The insistence by Trump and his core supporters on seeing opponents as inauthentic Americans does explain some of their peculiarities, such as their fascination with allegations of massive voter fraud (yes, there is voter fraud, but not on anything like that scale). Those on the Trump train fancied themselves the voice of the people, which implies a majority of “Real Americans.” So they can’t let go of the meaningless total vote count, even though Trump’s campaign managed the ultimate political moneyball win in the Electoral College. In this case, the compulsions of the right-wing narrative of superiority lead to embracing conspiracy theories.

Each Side’s Smugness Reinforces the Other’s

Each side’s narrative reinforces that of the other, with left-wing derision and smugness feeding and being fed by right-wing resentments, and with each faction reveling in its feelings of superiority over (and loathing for) the other.

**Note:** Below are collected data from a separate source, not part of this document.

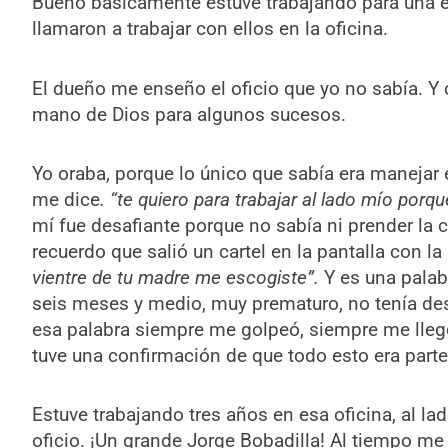
Bueno básicamente estuve trabajando para una
llamaron a trabajar con ellos en la oficina.
El dueño me enseño el oficio que yo no sabía. Y c
mano de Dios para algunos sucesos.
Yo oraba, porque lo único que sabía era manejar e
me dice
. “te quiero para trabajar al lado mío porq
mí fue desafiante porque no sabía ni prender la 
recuerdo que salió un cartel en la pantalla con la
vientre de tu madre me escogiste”.
Y es una palab
seis meses y medio, muy prematuro, no tenía de
esa palabra siempre me golpeó, siempre me llegó.
tuve una confirmación de que todo esto era parte
Estuve trabajando tres años en esa oficina, al l
oficio. ¡Un grande Jorge Bobadilla! Al tiempo me 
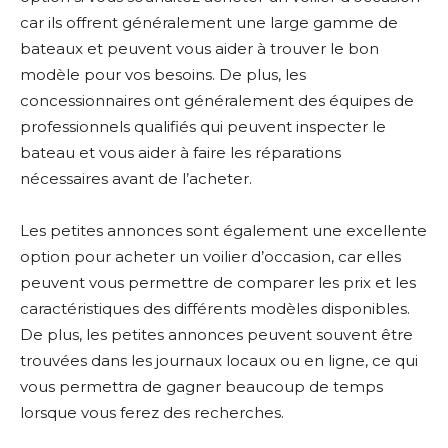
car ils offrent généralement une large gamme de
bateaux et peuvent vous aider à trouver le bon
modèle pour vos besoins. De plus, les
concessionnaires ont généralement des équipes de
professionnels qualifiés qui peuvent inspecter le
bateau et vous aider à faire les réparations
nécessaires avant de l’acheter.
Les petites annonces sont également une excellente
option pour acheter un voilier d’occasion, car elles
peuvent vous permettre de comparer les prix et les
caractéristiques des différents modèles disponibles.
De plus, les petites annonces peuvent souvent être
trouvées dans les journaux locaux ou en ligne, ce qui
vous permettra de gagner beaucoup de temps
lorsque vous ferez des recherches.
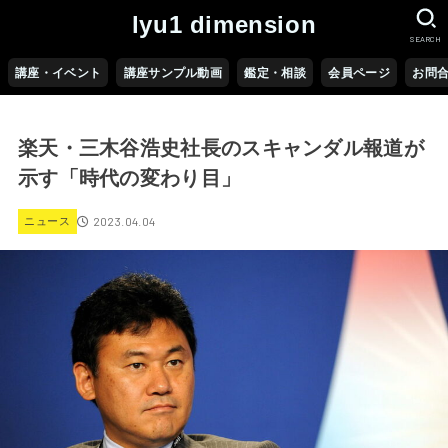
lyu1 dimension
SEARCH
講座・イベント
講座サンプル動画
鑑定・相談
会員ページ
お問
楽天・三木谷浩史社長のスキャンダル報道が
示す「時代の変わり目」
2023.04.04
ニュース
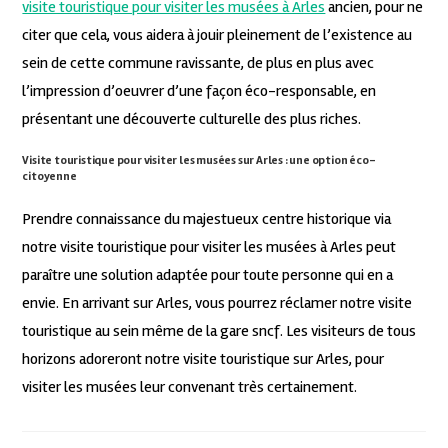
visite touristique pour visiter les musées à Arles
ancien, pour ne
citer que cela, vous aidera à jouir pleinement de l’existence au
sein de cette commune ravissante, de plus en plus avec
l’impression d’oeuvrer d’une façon éco-responsable, en
présentant une découverte culturelle des plus riches.
Visite touristique pour visiter les musées sur Arles : une option éco-
citoyenne
Prendre connaissance du majestueux centre historique via
notre visite touristique pour visiter les musées à Arles peut
paraître une solution adaptée pour toute personne qui en a
envie. En arrivant sur Arles, vous pourrez réclamer notre visite
touristique au sein même de la gare sncf. Les visiteurs de tous
horizons adoreront notre visite touristique sur Arles, pour
visiter les musées leur convenant très certainement.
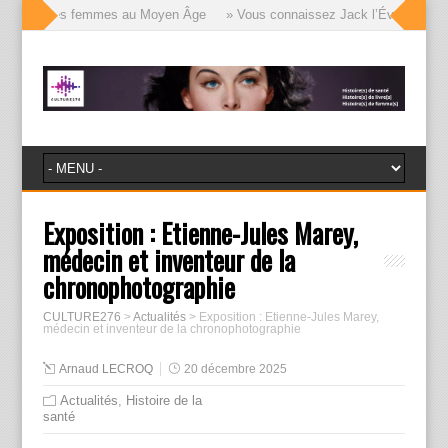
visages des femmes au Moyen Âge
» Vous connaissez Jack l’Éventreur, voic
Exposition : Etienne-Jules Marey,
médecin et inventeur de la
chronophotographie
CULTURE276
>
Actualités
>
Exposition : Etienne-Jules Marey,
médecin et inventeur de la chronophotographie
Arnaud LECROQ
20 décembre 2025
Actualités
,
Histoire de la
santé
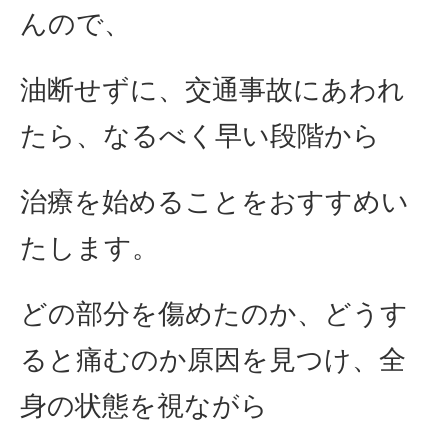
んので、
油断せずに、交通事故にあわれ
たら、なるべく早い段階から
治療を始めることをおすすめい
たします。
どの部分を傷めたのか、どうす
ると痛むのか原因を見つけ、全
身の状態を視ながら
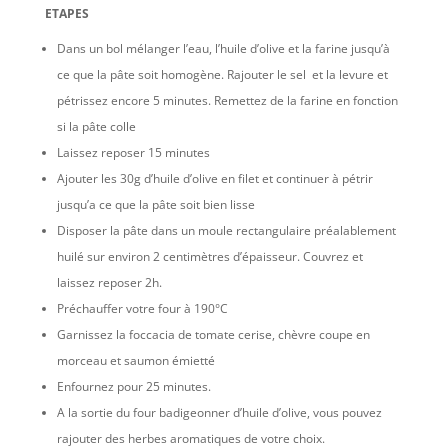
ETAPES
Dans un bol mélanger l’eau, l’huile d’olive et la farine jusqu’à
ce que la pâte soit homogène. Rajouter le sel et la levure et
pétrissez encore 5 minutes. Remettez de la farine en fonction
si la pâte colle
Laissez reposer 15 minutes
Ajouter les 30g d’huile d’olive en filet et continuer à pétrir
jusqu’a ce que la pâte soit bien lisse
Disposer la pâte dans un moule rectangulaire préalablement
huilé sur environ 2 centimètres d’épaisseur. Couvrez et
laissez reposer 2h.
Préchauffer votre four à 190°C
Garnissez la foccacia de tomate cerise, chèvre coupe en
morceau et saumon émietté
Enfournez pour 25 minutes.
A la sortie du four badigeonner d’huile d’olive, vous pouvez
rajouter des herbes aromatiques de votre choix.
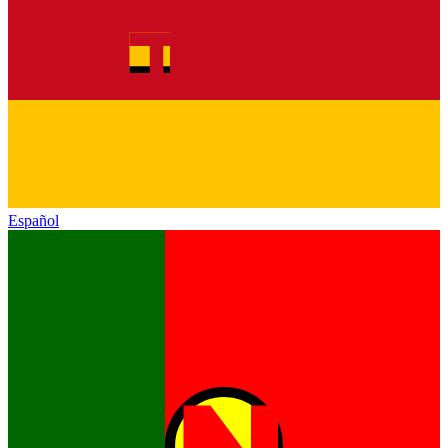
Español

One of the consequences is that each side’s rhetoric and politics is increasingly focused on punishing the other.

For instance, when Trump fans defend him by declaring that “he fights” what they often mean is “he offends,” the two having become synonymous to them. While Trump’s administration has some policy accomplishments, they’re less than would be expected from a Republican president whose party controls Congress, unless Trump’s inexhaustible ability to offend is considered an accomplishment.

The previous administration had its own indulgences in gratuitous insult and policy-as-punishment, such as its attempt to force nuns to pay for and facilitate birth control. Despite political losses, the Left continues to pursue goals such as persecuting nonconformist wedding vendors. As policy, these aren’t worth the trouble, unless the policy is to punish the other side. A bit of Twitter gloating after an electoral win is fairly harmless; the political sadism of policies that are mostly about sticking it to the other side are corrosive to our nation.

Demonizing People Becomes an Outlet for Malice

The cheap grace of politically based morality also offers an excuse for indulging one’s worst impulses in both policy and rhetoric. If correct politics confers moral superiority, then the wrong political views confer wickedness, and the wicked deserve to be punished. This view allows people to find in politics a socially acceptable, even applauded, outlet for cruelty and malice, as well as absolution and indulgence for that cruelty.

This is exacerbated by media formats that often encourage half-baked hot takes and reward snark over substance. It produces a never-ending supply of folly that makes it easier for everyone to focus on the worst of their political opponents and ignore distinctions among them (e.g., most Democrats aren’t the sort of proto-fascists who stage campus riots). We judge our political opponents based on the stupidest thing they have ever tweeted or blogged, and allow trolls to inordinately influence our view of the other side, even though people who spend their days trolling are not representative of anything but the sort of people who spend their days trolling.

However, even when one is right about the moral degeneracy of someone on the other side, it is morally hazardous to dwell on it very much. There are times when it is necessary to take note of it, but politics as a moral marker leads to neglecting, even abandoning, genuine virtues, such as charity and humility. This poisons the possibility of dialogue, which cannot occur when we only try to prove our moral superiority instead of trying to understand each other.

The worst sins of my political opponents don’t make me any better, and holding the right political views is rarely much of a moral accomplishment. The cure for the cheap grace of political morality isn’t abandoning political conviction or moral standards for an easy relativism, but abandoning self-righteousness, which is much harder. It may even become recursive, as I feel self-righteous about the attempt to abandon self-righteousness. Humans are sinful and more than a bit ridiculous, which is why we need real, costly grace, not a cheap political knock-off.